A squeaky voice was heard from the other side of the garden hedge of clipped yew.
“Hi! farmer, is that the missing young man?” and presently a neighbour, by name John Sedgett, came trotting through the gate, and up the garden path.
“I say,” he remarked, “here’s a rumpus. Here’s a bobbery up at Fairly. Oh! Bob Eccles! Bob Eccles! At it again!”
Mr. Sedgett shook his wallet of gossip with an enjoying chuckle. He was a thin-faced creature, rheumy of eye, and drawing his breath as from a well; the ferret of the village for all underlying scandal and tattle, whose sole humanity was what he called pitifully ‘a peakin’ at his chest, and who had retired from his business of grocer in the village upon the fortune brought to him in the energy and capacity of a third wife to conduct affairs, while he wandered up and down and knitted people together—an estimable office in a land where your house is so grievously your castle.
“What the devil have you got in you now?” Jonathan cried out to him.
Mr. Sedgett was seized by his complaint and demanded commiseration, but, recovering, he chuckled again.
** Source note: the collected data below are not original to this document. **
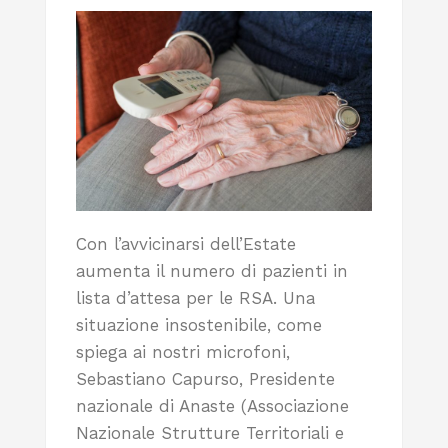
Con l’avvicinarsi dell’Estate
aumenta il numero di pazienti in
lista d’attesa per le RSA. Una
situazione insostenibile, come
spiega ai nostri microfoni,
Sebastiano Capurso, Presidente
nazionale di Anaste (Associazione
Nazionale Strutture Territoriali e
“Oh, Bob Eccles! Don’t you never grow older? And the first day down among us again, too. Why, Bob, as a military man, you ought to acknowledge your superiors. Why, Stephen Bilton, the huntsman, says, Bob, you pulled the young gentleman off his horse—you on foot, and him mounted. I’d ha’ given pounds to be there. And ladies present! Lord help us! I’m glad you’re returned, though. These melons of the farmer’s, they’re a wonderful invention; people are speaking of ’em right and left, and says, says they, Farmer Eccles, he’s best farmer going— Hampshire ought to be proud of him—he’s worth two of any others: that they are fine ones! And you’re come back to keep ’em up, eh, Bob? Are ye, though, my man?”
“Well, here I am, Mr. Sedgett,” said Robert, “and talking to my father.”
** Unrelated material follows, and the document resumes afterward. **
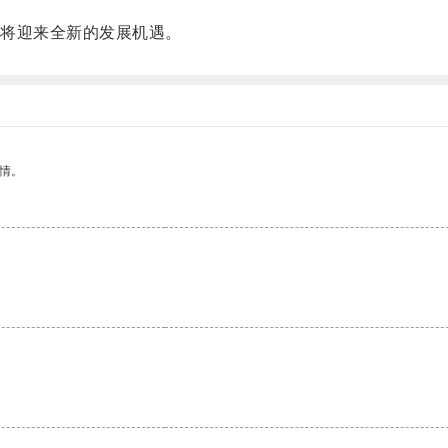
将迎来全新的发展机遇。
情。
。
“Oh! I wouldn’t be here to interrupt ye for the world.” Mr. Sedgett made a show of retiring, but Jonathan insisted upon his disburdening himself of his tale, saying: “Damn your raw beginnings, Sedgett! What’s been up? Nobody can hurt me.”
“That they can’t, neighbour; nor Bob neither, as far as stand up man to man go. I give him three to one—Bob Eccles! He took ’em when a boy. He may, you know, he may have the law agin him, and by George! if he do— why, a man’s no match for the law. No use bein’ a hero to the law. The law masters every man alive; and there’s law in everything, neighbour Eccles; eh, sir? Your friend, the Prince, owns to it, as much as you or me. But, of course, you know what Bob’s been doing. What I dropped in to ask was, why did ye do it, Bob? Why pull the young gentleman off his horse? I’d ha’ given pounds to be there!”
“Pounds o’ tallow candles don’t amount to much,” quoth Robert.
“That’s awful bad brandy at ‘The Pilot,’” said Mr. Sedgett, venomously.